Bruce’s New Toy: Maple Syrup Warehouse

by Tig Tillinghast

To be filled with maple syrup barrels

To be filled with maple syrup barrels

During my annual pilgrimage down to Bascom’s Maple, for the yearly start-up maple syrup supplies run, I found Bruce Bascom running the scales and in a chatty frame of mind. I think it says a lot about the maple syrup industry that one of the biggest names in the business is helping haul maple syrup barrels out of trucks and taste testing the grade c maple syrup we bring down in exchange for supply credit.

Bruce was kind to take me through his new 45,000 square foot maple syrup warehouse facility, just about to come online. A lot of thought went into the design. Bruce is one of the people in the maple syrup business who sells enough and to sufficiently-sensitive food companies so as to have a lot of regulatory scrutiny on his operation. Some of the details in his warehouse may portend changes that will likely ripple through the maple syrup industry, for people selling maple at scale.

Bruce has an 18 inch curb around all internal sides of the buildings, for instance, to provide inspector access behind piles of full barrels. The receiving, storing and packing rooms are put in a certain fashion so that there can be a graduated set of cleanliness standards. In all, he mentioned a couple dozen items that most maple syrup makers will not think to design into a new facility until they’ve done it once or twice and had the food police come and look for trouble.

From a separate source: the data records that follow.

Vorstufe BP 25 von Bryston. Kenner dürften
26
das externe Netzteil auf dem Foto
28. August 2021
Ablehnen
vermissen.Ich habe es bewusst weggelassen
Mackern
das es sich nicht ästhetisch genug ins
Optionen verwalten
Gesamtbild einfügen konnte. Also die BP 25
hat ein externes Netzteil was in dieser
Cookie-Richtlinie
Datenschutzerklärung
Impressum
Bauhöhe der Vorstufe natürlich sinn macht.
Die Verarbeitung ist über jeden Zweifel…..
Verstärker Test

This new scrutiny, which is not a bad thing all around, might be a bit overkill for maple syrup, which isn’t as dangerous a product as, say, pork. Making forklift drivers in a maple syrup barrel warehouse wear hairnets, for instance, might be entertaining, but isn’t improving our food security. All that said, it’s coming our way, and it will likely be the sort of expensive compliance process that will drive the maple syrup business into farm gate producers versus big packers who can afford a 45,000 square foot maple syrup warehouse. This may prove to be a shift as significant as the dairy industry saw when they forced farmers to build milk houses in the early part of last century.